(Data extracted from a collection)
'''
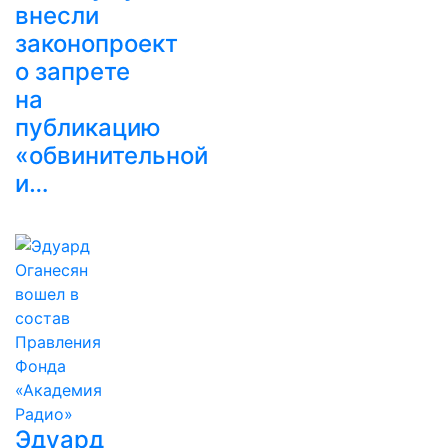
внесли
законопроект
о запрете
на
публикацию
«обвинительной
и…
Эдуард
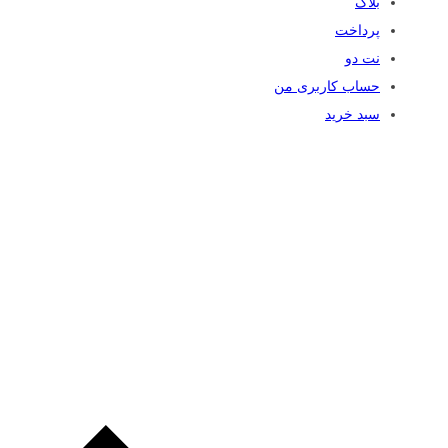
بلاگ
پرداخت
نت دو
حساب کاربری من
سبد خرید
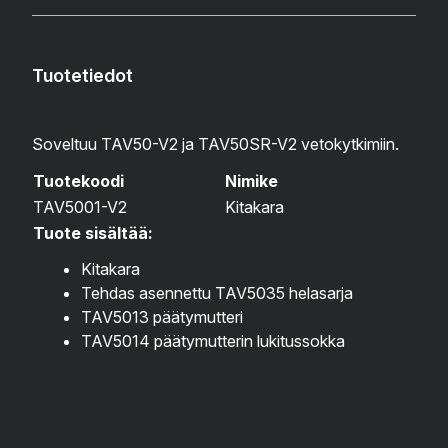
Tuotetiedot
Soveltuu TAV50-V2 ja TAV50SR-V2 vetokytkimiin.
Tuotekoodi
Nimike
TAV5001-V2
Kitakara
Tuote sisältää:
Kitakara
Tehdas asennettu TAV5035 helasarja
TAV5013 päätymutteri
TAV5014 päätymutterin lukitussokka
'''
▶ [WORK ORDER]: Each line from the one holding "TAV5013 päätymutteri" down to the end of the records above is to be repeated exactly; no other line belongs in the reply.

▶ [ANSWER TO THE EXERCISE]:
TAV5013 päätymutteri
TAV5014 päätymutterin lukitussokka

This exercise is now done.